Ainsi que le relève Péter Molnár, « même s’il n’est pas exclu que l’initiateur, voire le bénéficiaire de cette argumentation [en faveur de la monarchie] fût la papauté, il n’en demeure pas moins que ces arguments ont été vite adaptés aux monarchies temporelles »8. De façon tendancielle, le discrédit progressivement jeté sur les schémas théocratiques, en dépit du retour en force de l’augustinisme politique au début du XIVe siècle à la faveur du courant nominaliste, a porté au renforcement des libertés respectives des deux Pouvoirs, reconnus autonomes et légitimes, car conformes à la loi divino-naturelle, chacun dans sa sphère propre. Les dissensions ultérieures, qui marquèrent, en leurs expressions régalistes diverses, la période moderne, fournirent un contexte favorable à l’invocation de la libertas Ecclesiae9 comme de l’argumentaire visant à affranchir le Prince de la sujétion pontificale et à assurer sa mainmise sur l’Église locale en passe de devenir « nationale »10.

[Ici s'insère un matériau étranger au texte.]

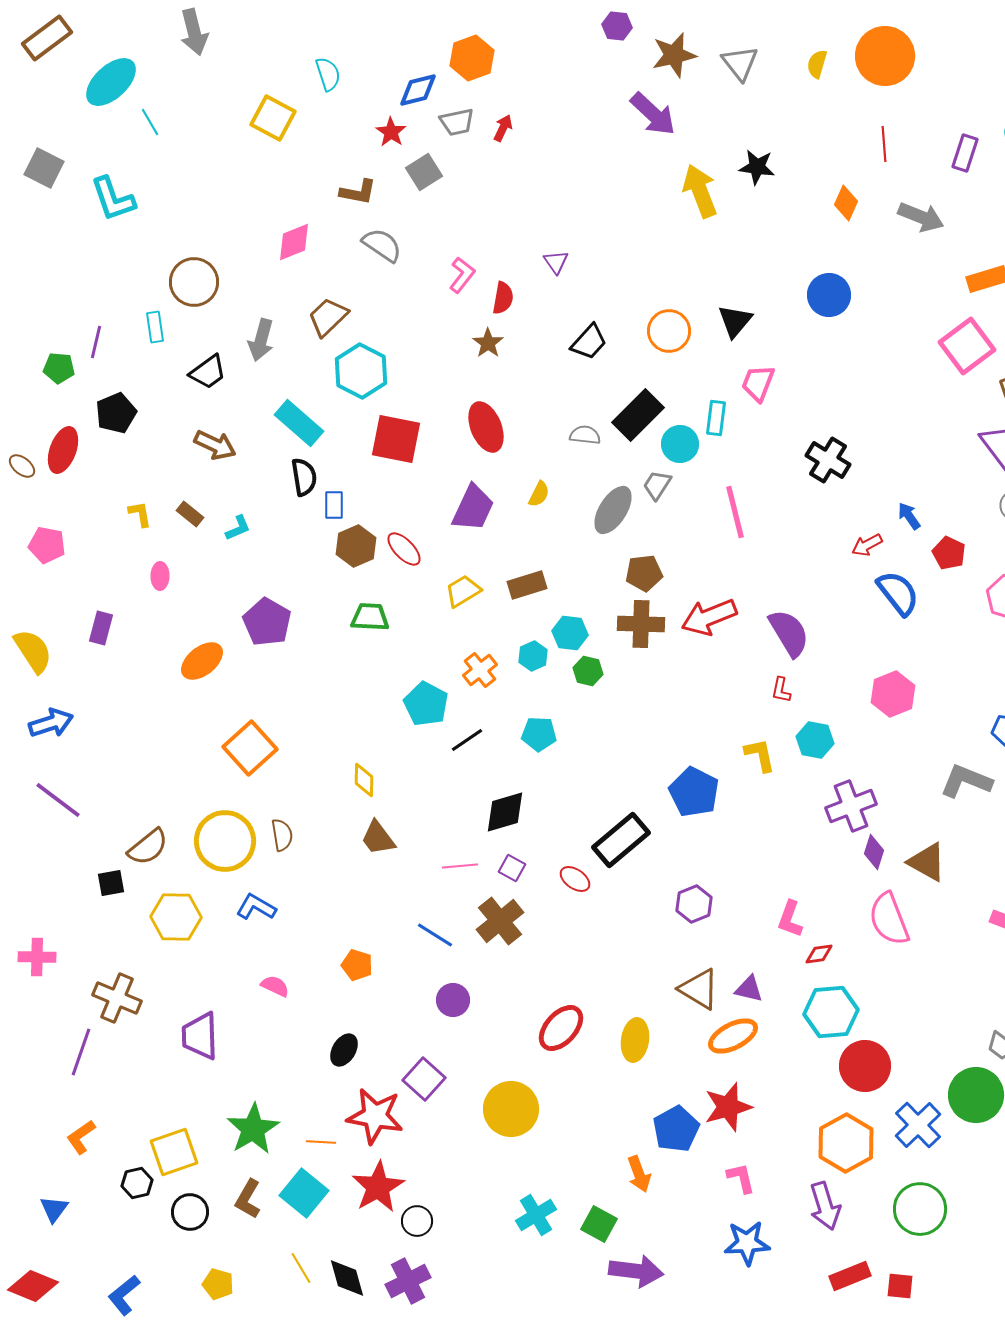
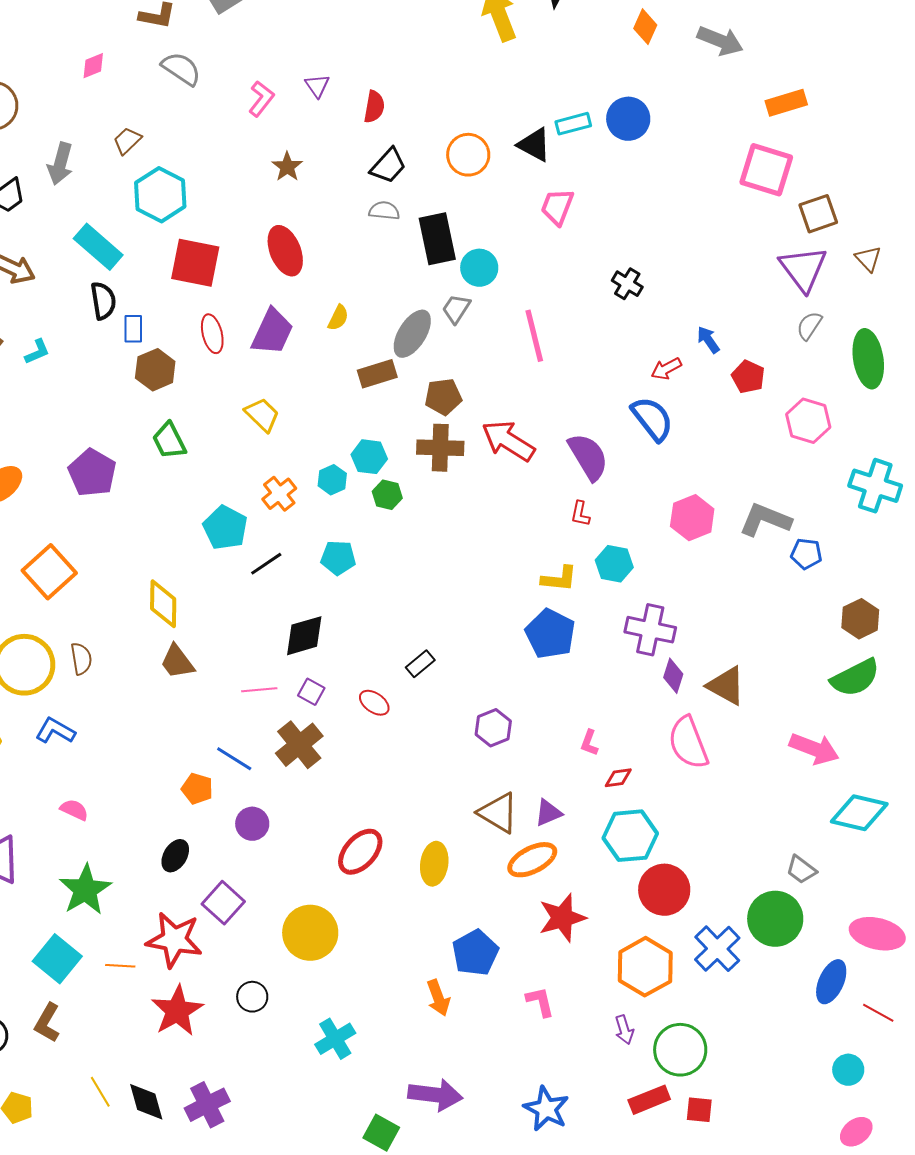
pink diamond: (294, 242) -> (93, 66), size x0.7
purple triangle: (556, 262) -> (317, 86), moved
red semicircle: (503, 298) -> (374, 107), moved
brown trapezoid: (328, 317) -> (127, 141), size x0.7
black triangle: (735, 321) -> (534, 145), turned -42
pink square: (967, 346) -> (766, 170), turned -36
black rectangle: (638, 415) -> (437, 239), turned -57
cyan rectangle: (716, 418) -> (573, 124), moved, turned 68
gray semicircle: (585, 435) -> (384, 211), moved
black cross: (828, 460) -> (627, 284), size x0.7
red ellipse: (404, 549) -> (212, 334), moved, turned 30
brown rectangle: (527, 585) -> (377, 374), moved
yellow trapezoid: (463, 591) -> (262, 415), turned 75
blue semicircle: (898, 593) -> (652, 419), moved
green trapezoid: (370, 617) -> (169, 441), turned -120
red arrow: (709, 617) -> (508, 441), turned 54
purple pentagon: (267, 622) -> (92, 473), moved
yellow L-shape: (760, 755) -> (559, 579), turned 108
yellow diamond: (364, 780) -> (163, 604), size x1.4
gray L-shape: (966, 781) -> (765, 520), moved
blue pentagon: (694, 792) -> (550, 634), moved
purple cross: (851, 806) -> (650, 630), turned 33
black rectangle: (621, 840) -> (420, 664), size x0.5
pink L-shape: (790, 919) -> (589, 743), size x0.7
orange pentagon: (357, 965) -> (197, 789), moved
purple triangle: (749, 989) -> (548, 813), turned -36
black ellipse: (344, 1050) -> (175, 856), moved
red star: (728, 1107) -> (562, 918), moved
green star: (253, 1129) -> (85, 890), moved
cyan square: (304, 1193) -> (57, 959), moved
purple arrow: (825, 1206) -> (624, 1030), size x0.6
green circle: (920, 1209) -> (680, 1050), moved
black circle: (417, 1221) -> (252, 997), moved
green square: (599, 1224) -> (381, 1133), moved
blue star: (747, 1243) -> (546, 1109), moved, turned 30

De manière singulière, le modèle médiéval de la République chrétienne fut remis à l’honneur par la papauté sur le terrain politique, par déploration de la situation faite à l’Église depuis la Révolution française et les pontificats « martyrs » de Pie VI et de Pie VII. Les actes magistériels du XIXe siècle regorgent de références en ce sens11, exaltant la grandeur passée des pontifes ayant sauvé la civilisation exposée aux menaces barbares ou ayant mené à bien la réforme de l’Église en l’arrachant à l’emprise des pouvoirs séculiers. Le pouvoir pontifical exhorta alors à recourir à un droit naturel chrétien, distinct de celui promu par la pensée juridique des Lumières puis par celle de la Révolution française, fondé sur une vision de l’individu porteur et horizon de sa propre finalité et en cela même doté de droits « inaliénables et sacrés » opposables, sous certaines conditions, à l’ordre juridique positif établi par la loi, fruit de la volonté générale, et donc à l’État, le droit se trouvant réduit à la loi. La naissance contemporaine de la Question romaine suscitèrent un recours accru à l’argument de la libertas Ecclesiae, appuyé et relayé, à partir des années 1840, par le courant néo-thomiste et la transposition dans le registre du droit canonique de l’ecclésiologie de la société parfaite (societas juridice perfecta)12. Les formulations les plus abouties de ce principe théologico-politique sont rapportées aux thèses 19 et 20 du Syllabus et explicitées par l’encyclique Quanta cura, Pie IX y rappelant que

Rien ne peut être plus profitable et plus glorieux aux chefs d’État et aux rois que ce que Notre Prédécesseur saint Félix, rempli de sagesse et de courage, écrivait à l’empereur Zénon : « Qu’ils laissent l’Église catholique se gouverner par ses propres lois, et ne permettent à personne de mettre obstacle à sa liberté [...]13.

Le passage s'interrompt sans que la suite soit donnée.